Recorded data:
-------
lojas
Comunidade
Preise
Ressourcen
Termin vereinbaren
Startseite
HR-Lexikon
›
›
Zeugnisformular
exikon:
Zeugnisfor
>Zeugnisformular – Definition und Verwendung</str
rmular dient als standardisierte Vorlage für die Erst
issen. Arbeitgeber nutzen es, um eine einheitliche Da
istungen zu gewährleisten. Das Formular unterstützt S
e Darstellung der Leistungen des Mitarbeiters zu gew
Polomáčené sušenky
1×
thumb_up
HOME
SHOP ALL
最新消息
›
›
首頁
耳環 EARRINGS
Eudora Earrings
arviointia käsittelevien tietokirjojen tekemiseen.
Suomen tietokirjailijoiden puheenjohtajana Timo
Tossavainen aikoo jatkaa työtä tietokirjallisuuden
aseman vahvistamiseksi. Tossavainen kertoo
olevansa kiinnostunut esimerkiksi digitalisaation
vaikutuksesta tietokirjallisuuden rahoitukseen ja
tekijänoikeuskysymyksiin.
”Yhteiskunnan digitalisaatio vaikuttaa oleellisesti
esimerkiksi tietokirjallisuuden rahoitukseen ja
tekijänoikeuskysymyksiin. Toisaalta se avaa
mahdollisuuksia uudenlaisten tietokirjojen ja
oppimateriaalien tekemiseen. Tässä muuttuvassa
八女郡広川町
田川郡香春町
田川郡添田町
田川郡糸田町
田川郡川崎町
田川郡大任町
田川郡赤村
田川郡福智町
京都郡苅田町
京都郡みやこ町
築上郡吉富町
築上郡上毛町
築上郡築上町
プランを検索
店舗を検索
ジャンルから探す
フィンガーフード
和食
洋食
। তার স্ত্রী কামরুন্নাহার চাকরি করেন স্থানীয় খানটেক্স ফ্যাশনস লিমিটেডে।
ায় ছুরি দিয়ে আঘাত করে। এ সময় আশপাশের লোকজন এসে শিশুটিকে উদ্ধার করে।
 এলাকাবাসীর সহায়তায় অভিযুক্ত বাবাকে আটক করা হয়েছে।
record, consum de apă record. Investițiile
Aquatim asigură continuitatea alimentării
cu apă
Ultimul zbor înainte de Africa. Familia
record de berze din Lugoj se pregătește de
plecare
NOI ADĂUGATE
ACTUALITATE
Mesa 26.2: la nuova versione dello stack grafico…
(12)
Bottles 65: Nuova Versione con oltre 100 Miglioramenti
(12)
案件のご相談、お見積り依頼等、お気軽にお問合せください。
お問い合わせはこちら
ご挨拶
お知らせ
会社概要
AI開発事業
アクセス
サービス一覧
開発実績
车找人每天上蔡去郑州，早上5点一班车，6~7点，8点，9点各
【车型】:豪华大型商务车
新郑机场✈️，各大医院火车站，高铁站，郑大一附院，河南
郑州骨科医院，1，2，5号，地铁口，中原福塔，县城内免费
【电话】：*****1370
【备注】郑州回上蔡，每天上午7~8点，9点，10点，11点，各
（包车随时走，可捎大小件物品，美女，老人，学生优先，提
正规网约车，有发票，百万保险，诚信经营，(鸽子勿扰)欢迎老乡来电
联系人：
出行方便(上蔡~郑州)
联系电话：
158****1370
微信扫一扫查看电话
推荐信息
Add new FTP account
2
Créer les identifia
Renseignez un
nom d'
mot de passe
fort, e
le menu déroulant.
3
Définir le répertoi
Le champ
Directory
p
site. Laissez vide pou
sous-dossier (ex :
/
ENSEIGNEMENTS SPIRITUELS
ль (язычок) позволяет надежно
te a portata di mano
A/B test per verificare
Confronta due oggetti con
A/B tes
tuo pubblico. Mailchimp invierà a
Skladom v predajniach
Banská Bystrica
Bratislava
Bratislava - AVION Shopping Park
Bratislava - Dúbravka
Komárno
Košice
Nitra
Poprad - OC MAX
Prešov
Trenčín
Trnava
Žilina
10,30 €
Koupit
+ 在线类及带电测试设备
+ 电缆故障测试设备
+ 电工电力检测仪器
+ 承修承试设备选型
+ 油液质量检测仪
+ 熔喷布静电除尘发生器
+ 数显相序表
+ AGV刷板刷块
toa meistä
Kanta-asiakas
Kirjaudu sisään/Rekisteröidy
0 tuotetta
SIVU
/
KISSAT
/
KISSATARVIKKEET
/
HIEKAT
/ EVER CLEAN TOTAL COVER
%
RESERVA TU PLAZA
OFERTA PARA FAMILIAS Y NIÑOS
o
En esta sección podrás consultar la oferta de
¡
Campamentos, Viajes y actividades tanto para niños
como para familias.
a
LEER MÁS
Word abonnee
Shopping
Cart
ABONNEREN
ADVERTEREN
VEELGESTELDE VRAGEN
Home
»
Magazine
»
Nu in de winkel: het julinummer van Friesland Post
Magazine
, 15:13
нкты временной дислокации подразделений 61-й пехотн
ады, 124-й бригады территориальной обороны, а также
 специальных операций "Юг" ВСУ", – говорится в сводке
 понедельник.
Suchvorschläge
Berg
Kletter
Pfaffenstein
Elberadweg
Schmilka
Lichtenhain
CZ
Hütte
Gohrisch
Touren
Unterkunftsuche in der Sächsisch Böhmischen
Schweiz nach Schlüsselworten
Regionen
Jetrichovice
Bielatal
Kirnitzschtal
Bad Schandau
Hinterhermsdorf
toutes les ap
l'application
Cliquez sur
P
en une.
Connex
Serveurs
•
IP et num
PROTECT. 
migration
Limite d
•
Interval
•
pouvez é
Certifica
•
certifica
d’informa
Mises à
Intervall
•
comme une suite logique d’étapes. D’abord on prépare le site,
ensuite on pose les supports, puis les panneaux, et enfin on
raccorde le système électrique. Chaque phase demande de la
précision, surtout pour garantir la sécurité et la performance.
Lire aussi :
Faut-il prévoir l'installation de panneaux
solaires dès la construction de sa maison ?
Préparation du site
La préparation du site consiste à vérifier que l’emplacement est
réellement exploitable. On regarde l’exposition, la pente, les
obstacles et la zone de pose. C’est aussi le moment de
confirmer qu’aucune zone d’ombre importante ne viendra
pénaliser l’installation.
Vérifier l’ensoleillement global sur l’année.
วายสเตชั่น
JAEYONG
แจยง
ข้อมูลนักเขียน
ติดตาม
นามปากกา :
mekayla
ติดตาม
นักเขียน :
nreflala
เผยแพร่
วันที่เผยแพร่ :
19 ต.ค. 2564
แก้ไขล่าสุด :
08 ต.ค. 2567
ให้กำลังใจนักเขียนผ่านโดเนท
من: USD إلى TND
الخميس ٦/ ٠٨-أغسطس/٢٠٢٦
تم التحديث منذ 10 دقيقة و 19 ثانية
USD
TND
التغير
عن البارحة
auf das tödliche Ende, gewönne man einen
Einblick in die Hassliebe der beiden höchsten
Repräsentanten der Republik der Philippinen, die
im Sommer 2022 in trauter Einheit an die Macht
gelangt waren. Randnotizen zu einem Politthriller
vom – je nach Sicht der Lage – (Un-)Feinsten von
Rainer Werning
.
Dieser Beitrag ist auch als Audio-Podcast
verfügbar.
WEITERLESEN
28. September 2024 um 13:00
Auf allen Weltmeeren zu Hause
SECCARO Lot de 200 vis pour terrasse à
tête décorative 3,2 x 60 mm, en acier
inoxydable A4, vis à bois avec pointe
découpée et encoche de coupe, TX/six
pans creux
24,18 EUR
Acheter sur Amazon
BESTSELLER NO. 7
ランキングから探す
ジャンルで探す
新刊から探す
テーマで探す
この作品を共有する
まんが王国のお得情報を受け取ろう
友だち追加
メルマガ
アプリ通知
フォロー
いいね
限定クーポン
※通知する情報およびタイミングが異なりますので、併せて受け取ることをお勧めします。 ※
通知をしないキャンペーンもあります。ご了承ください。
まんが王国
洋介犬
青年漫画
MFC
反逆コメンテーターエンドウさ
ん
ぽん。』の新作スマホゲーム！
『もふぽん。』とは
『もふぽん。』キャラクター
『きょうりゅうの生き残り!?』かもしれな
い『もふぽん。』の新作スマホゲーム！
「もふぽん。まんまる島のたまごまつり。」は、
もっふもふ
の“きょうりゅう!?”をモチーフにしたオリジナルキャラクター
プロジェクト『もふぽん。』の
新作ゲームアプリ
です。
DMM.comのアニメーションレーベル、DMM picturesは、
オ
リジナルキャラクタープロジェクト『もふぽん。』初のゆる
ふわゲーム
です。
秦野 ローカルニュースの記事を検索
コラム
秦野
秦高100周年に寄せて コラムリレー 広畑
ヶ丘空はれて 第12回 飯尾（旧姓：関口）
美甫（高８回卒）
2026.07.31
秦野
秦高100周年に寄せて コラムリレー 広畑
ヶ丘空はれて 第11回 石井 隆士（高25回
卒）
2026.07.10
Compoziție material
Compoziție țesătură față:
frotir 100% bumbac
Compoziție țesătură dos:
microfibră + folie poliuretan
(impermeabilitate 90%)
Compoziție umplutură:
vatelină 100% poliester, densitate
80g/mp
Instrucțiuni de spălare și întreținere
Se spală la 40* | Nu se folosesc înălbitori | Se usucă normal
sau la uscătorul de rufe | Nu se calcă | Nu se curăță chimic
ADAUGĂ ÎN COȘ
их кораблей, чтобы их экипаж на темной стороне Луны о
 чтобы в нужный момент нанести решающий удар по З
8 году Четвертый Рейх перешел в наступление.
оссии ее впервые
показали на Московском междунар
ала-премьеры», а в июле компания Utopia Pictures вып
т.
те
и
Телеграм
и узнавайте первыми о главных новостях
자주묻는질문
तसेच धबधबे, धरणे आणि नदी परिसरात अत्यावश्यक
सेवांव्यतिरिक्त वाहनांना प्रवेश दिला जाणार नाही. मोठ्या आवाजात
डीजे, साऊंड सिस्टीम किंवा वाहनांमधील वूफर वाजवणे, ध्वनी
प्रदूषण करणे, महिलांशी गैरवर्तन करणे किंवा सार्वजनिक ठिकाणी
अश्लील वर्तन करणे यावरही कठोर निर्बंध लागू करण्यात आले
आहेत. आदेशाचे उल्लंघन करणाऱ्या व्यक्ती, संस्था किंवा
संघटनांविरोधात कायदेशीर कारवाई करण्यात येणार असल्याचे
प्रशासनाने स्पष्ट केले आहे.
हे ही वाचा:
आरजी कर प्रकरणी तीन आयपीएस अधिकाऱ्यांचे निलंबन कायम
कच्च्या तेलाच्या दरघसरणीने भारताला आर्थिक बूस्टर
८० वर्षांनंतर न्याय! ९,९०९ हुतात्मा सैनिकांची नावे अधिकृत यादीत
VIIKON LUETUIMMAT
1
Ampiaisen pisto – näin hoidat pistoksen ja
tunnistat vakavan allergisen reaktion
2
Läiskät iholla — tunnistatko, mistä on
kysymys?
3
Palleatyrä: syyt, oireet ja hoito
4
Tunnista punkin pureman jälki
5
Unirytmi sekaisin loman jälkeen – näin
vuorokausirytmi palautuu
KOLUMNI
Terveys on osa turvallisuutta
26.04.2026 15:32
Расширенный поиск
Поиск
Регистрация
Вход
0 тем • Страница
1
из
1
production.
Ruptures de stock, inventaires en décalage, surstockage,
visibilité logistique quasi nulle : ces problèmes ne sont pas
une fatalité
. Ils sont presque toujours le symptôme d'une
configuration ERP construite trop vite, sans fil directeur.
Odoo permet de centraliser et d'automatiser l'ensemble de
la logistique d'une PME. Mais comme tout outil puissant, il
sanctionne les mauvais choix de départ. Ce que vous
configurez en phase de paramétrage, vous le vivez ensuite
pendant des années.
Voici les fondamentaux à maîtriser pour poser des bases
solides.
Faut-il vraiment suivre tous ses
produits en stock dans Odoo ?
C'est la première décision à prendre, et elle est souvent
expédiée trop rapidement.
-------
» Exercise brief:
From the entries above, return each line with the word "panneaux" in it.

» Output for this task:
ensuite on pose les supports, puis les panneaux, et enfin on
Faut-il prévoir l'installation de panneaux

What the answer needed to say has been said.